The Wikidata Query Service currently holds some 3.8 billion triples – you can see the numbers on Grafana [1]. But WDQS “munges” the dump before importing it – for instance, it merges wdata:… into wd:… and drops `a wikibase:Item` and `a wikibase:Statement` types; see [2] for details – so the triple count in the un-munged dump will be somewhat larger than the triple count in WDQS.
Cheers, Lucas
[1]: https://grafana.wikimedia.org/dashboard/db/wikidata-query-service?panelId=7&... [2]: https://www.mediawiki.org/wiki/Wikibase/Indexing/RDF_Dump_Format#WDQS_data_d...
On 07.11.2017 17:09, Laura Morales wrote:
How many triples does wikidata have? The old dump from rdfhdt seem to have about 2 billion, which means wikidata doubled the number of triples in less than a year?
Sent: Tuesday, November 07, 2017 at 3:24 PM From: "Jérémie Roquet" jroquet@arkanosis.net To: "Discussion list for the Wikidata project." wikidata@lists.wikimedia.org Subject: Re: [Wikidata] Wikidata HDT dump Hi everyone,
I'm afraid the current implementation of HDT is not ready to handle more than 4 billions triples as it is limited to 32 bit indexes.
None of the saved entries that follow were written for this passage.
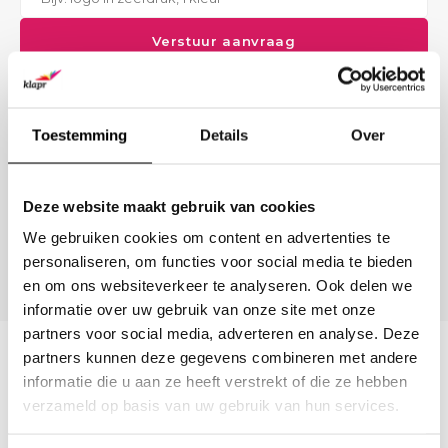
Verstuur aanvraag
LIEVER DIRECT CONTACT?
Onze B2B-adviseur staat klaar.
Geen tijd voor een formulier? Bel, mail of stuur ons een bericht
Toestemming
Details
Over
— wij denken met u mee over formaat, materiaal en
bedrukking.
(0)6 21 69 36 88
Deze website maakt gebruik van cookies
We gebruiken cookies om content en advertenties te
info@klapr.nl
personaliseren, om functies voor social media te bieden
Nu bereikbaar · Ma–Vr 09:00 – 17:00
en om ons websiteverkeer te analyseren. Ook delen we
informatie over uw gebruik van onze site met onze
partners voor social media, adverteren en analyse. Deze
partners kunnen deze gegevens combineren met andere
Beschrijving
informatie die u aan ze heeft verstrekt of die ze hebben
verzameld op basis van uw gebruik van hun services.
Bewaar en vervoer je documenten veilig en overzichtelijk met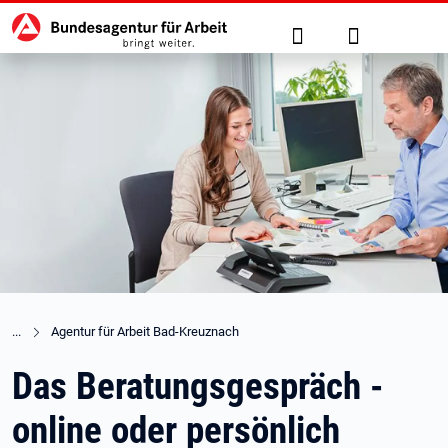
Hauptnavigation
zu den Hauptinhalten springen
Suche
Anmelden
Agentur für Arbeit Bad-Kreuznach
Das Beratungsgespräch -
online oder persönlich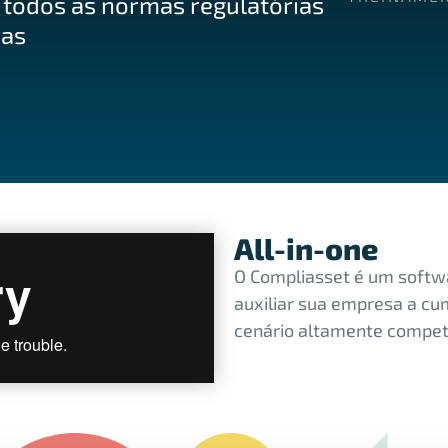
 todos as normas regulatórias
ras
All-in-one
O Compliasset é um softw
auxiliar sua empresa a cu
cenário altamente compet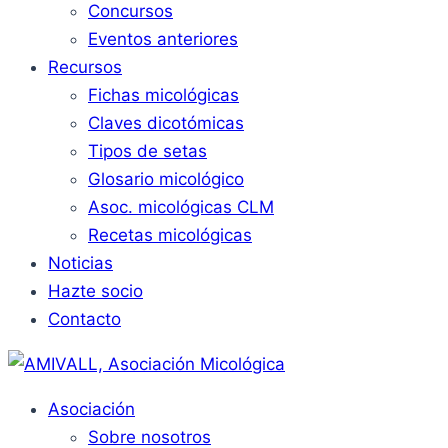
Concursos
Eventos anteriores
Recursos
Fichas micológicas
Claves dicotómicas
Tipos de setas
Glosario micológico
Asoc. micológicas CLM
Recetas micológicas
Noticias
Hazte socio
Contacto
Asociación
Sobre nosotros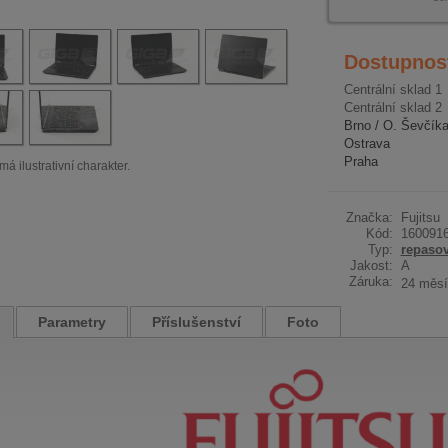
Dostupnos
Centrální sklad 1
Centrální sklad 2
Brno / O. Ševčík
Ostrava
Praha
má ilustrativní charakter.
Značka:
Fujitsu
Kód:
160091
Typ:
repaso
Jakost:
A
Záruka:
24 měsí
Parametry
Příslušenství
Foto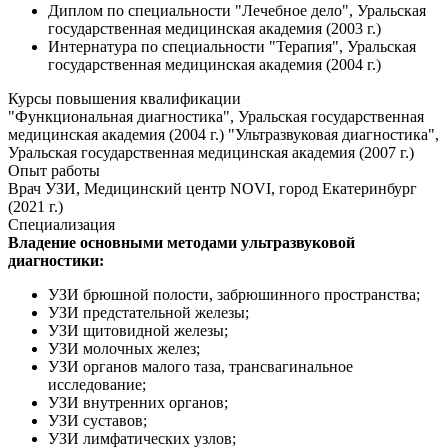
Диплом по специальности "Лечебное дело", Уральская
государственная медицинская академия (2003 г.)
Интернатура по специальности "Терапия", Уральская
государственная медицинская академия (2004 г.)
Курсы повышения квалификации
"Функциональная диагностика", Уральская государственная
медицинская академия (2004 г.) "Ультразвуковая диагностика",
Уральская государственная медицинская академия (2007 г.)
Опыт работы
Врач УЗИ, Медицинский центр NOVI, город Екатеринбург
(2021 г.)
Специализация
Владение основными методами ультразвуковой
диагностики:
УЗИ брюшной полости, забрюшинного пространства;
УЗИ предстательной железы;
УЗИ щитовидной железы;
УЗИ молочных желез;
УЗИ органов малого таза, трансвагинальное
исследование;
УЗИ внутренних органов;
УЗИ суставов;
УЗИ лимфатических узлов;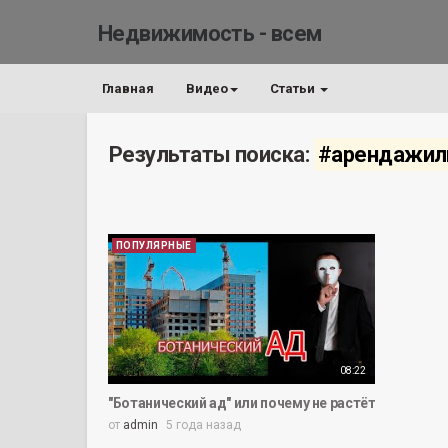
Недвижимость - всем
Главная
Видео
Статьи
Результаты поиска:
#арендажил
ПОПУЛЯРНЫЕ
08:22
"Ботанический ад" или почему не растёт цена аре
от
admin
5 года назад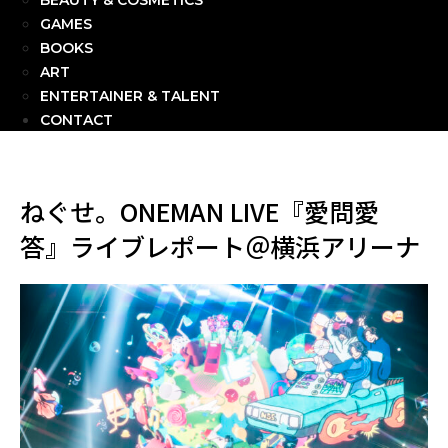
BEAUTY & COSMETICS
GAMES
BOOKS
ART
ENTERTAINER & TALENT
CONTACT
ねぐせ。ONEMAN LIVE『愛問愛
答』ライブレポート＠横浜アリーナ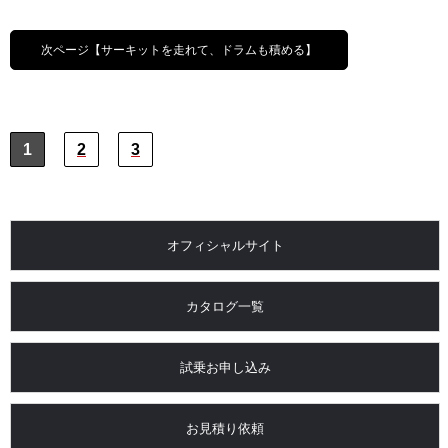
次ページ【サーキットを走れて、ドラムも積める】
1
2
3
オフィシャルサイト
カタログ一覧
試乗お申し込み
お見積り依頼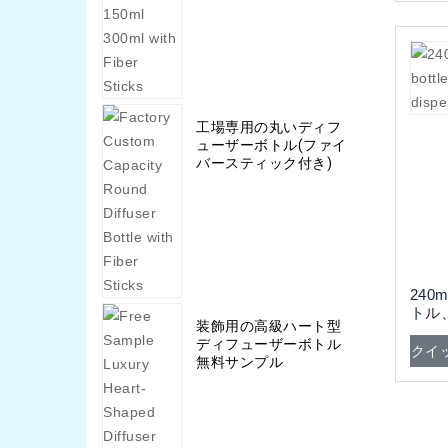
工場専用の丸いディフ
ューザーボトル(ファイ
バースティック付き)
24
トル
装飾用の高級ハート型
ディ
ディフューザーボトル
クイ
無料サンプル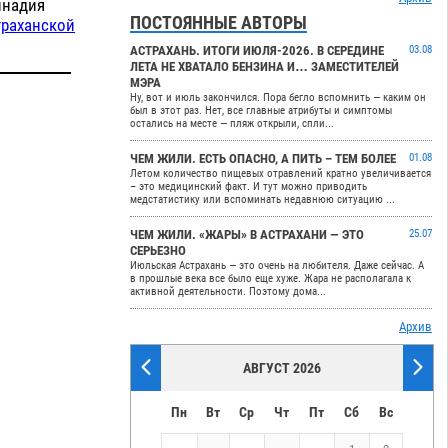
ннадия
ПОСТОЯННЫЕ АВТОРЫ
траханской
АСТРАХАНЬ. ИТОГИ ИЮЛЯ-2026. В СЕРЕДИНЕ
03.08
ЛЕТА НЕ ХВАТАЛО БЕНЗИНА И… ЗАМЕСТИТЕЛЕЙ
МЭРА
Ну, вот и июль закончился. Пора бегло вспомнить — каким он
был в этот раз. Нет, все главные атрибуты и симптомы
остались на месте — пляж открыли, спли...
ЧЕМ ЖИЛИ. ЕСТЬ ОПАСНО, А ПИТЬ – ТЕМ БОЛЕЕ
01.08
Летом количество пищевых отравлений кратно увеличивается
– это медицинский факт. И тут можно приводить
медстатистику или вспоминать недавнюю ситуацию ...
ЧЕМ ЖИЛИ. «ЖАРЫ» В АСТРАХАНИ — ЭТО
25.07
СЕРЬЕЗНО
Июльская Астрахань — это очень на любителя. Даже сейчас. А
в прошлые века все было еще хуже. Жара не располагала к
активной деятельности. Поэтому дома...
Архив
АВГУСТ 2026
Пн
Вт
Ср
Чт
Пт
Сб
Вс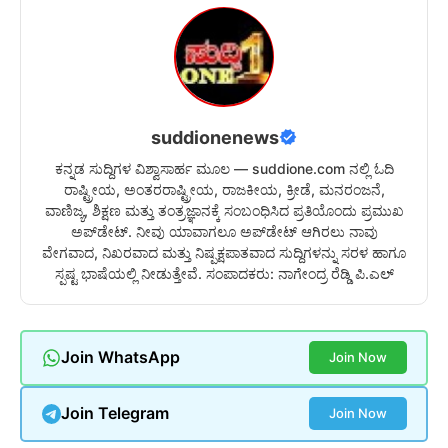
suddionenews
ಕನ್ನಡ ಸುದ್ದಿಗಳ ವಿಶ್ವಾಸಾರ್ಹ ಮೂಲ — suddione.com ನಲ್ಲಿ ಓದಿ
ರಾಷ್ಟ್ರೀಯ, ಅಂತರರಾಷ್ಟ್ರೀಯ, ರಾಜಕೀಯ, ಕ್ರೀಡೆ, ಮನರಂಜನೆ,
ವಾಣಿಜ್ಯ, ಶಿಕ್ಷಣ ಮತ್ತು ತಂತ್ರಜ್ಞಾನಕ್ಕೆ ಸಂಬಂಧಿಸಿದ ಪ್ರತಿಯೊಂದು ಪ್ರಮುಖ
ಅಪ್‌ಡೇಟ್. ನೀವು ಯಾವಾಗಲೂ ಅಪ್‌ಡೇಟ್ ಆಗಿರಲು ನಾವು
ವೇಗವಾದ, ನಿಖರವಾದ ಮತ್ತು ನಿಷ್ಪಕ್ಷಪಾತವಾದ ಸುದ್ದಿಗಳನ್ನು ಸರಳ ಹಾಗೂ
ಸ್ಪಷ್ಟ ಭಾಷೆಯಲ್ಲಿ ನೀಡುತ್ತೇವೆ. ಸಂಪಾದಕರು: ನಾಗೇಂದ್ರ ರೆಡ್ಡಿ ಪಿ.ಎಲ್
Join WhatsApp
Join Now
Join Telegram
Join Now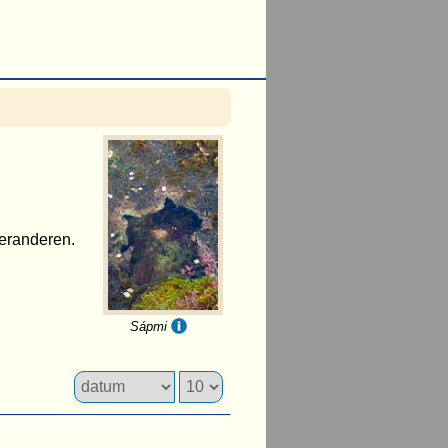
 veranderen.
Sápmi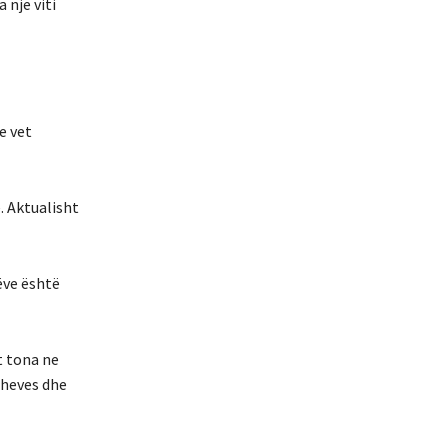
 nje viti
e vet
. Aktualisht
ëve është
t tona ne
sheves dhe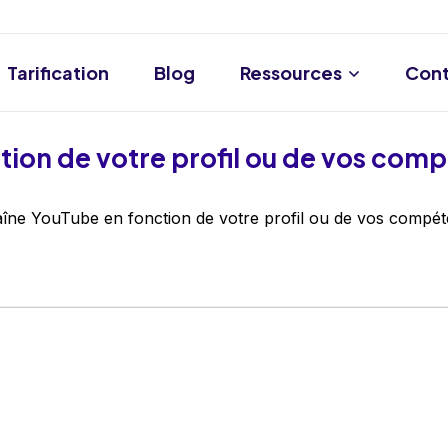
Tarification
Blog
Ressources
Cont
tion de votre profil ou de vos com
îne YouTube en fonction de votre profil ou de vos compét
]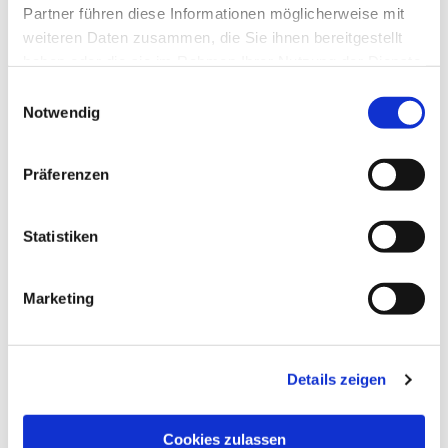
Partner führen diese Informationen möglicherweise mit
weiteren Daten zusammen, die Sie ihnen bereitgestellt
haben oder die sie im Rahmen Ihrer Nutzung der Dienste
gesammelt haben.
Einwilligungsauswahl
Notwendig
Präferenzen
Dies könnte Sie auch
Statistiken
interessieren
Marketing
Details zeigen
Cookies zulassen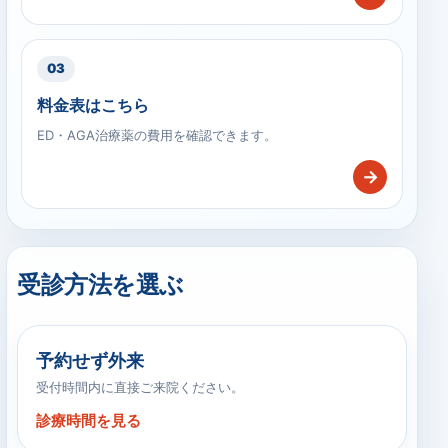
03
料金表はこちら
ED・AGA治療薬の費用を確認できます。
→
受診方法を選ぶ
予約せず外来
受付時間内に直接ご来院ください。
診療時間を見る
I've opened an issue upstream: https://github.com/rdfhdt/hdt-cpp/issues/135
Until this is addressed, don't waste your time trying to convert the entire Wikidata to HDT: it can't work.
-- Jérémie
Wikidata mailing list Wikidata@lists.wikimedia.org https://lists.wikimedia.org/mailman/listinfo/wikidata%5Bhttps://lists.wikime...]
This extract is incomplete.